§ **Instructions for the task**: Your answer should be one number: how many lines of the data include the string "script"?

Dataset excerpts section start

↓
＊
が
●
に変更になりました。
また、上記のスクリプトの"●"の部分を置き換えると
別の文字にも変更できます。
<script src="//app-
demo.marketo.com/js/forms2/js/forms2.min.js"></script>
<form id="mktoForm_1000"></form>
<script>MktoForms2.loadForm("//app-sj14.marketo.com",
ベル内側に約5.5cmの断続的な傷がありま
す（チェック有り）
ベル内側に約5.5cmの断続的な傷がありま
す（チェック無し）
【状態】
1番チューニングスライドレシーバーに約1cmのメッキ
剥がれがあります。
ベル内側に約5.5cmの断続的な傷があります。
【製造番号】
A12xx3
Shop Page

Dataset excerpts section end

§ **Final answer**: 3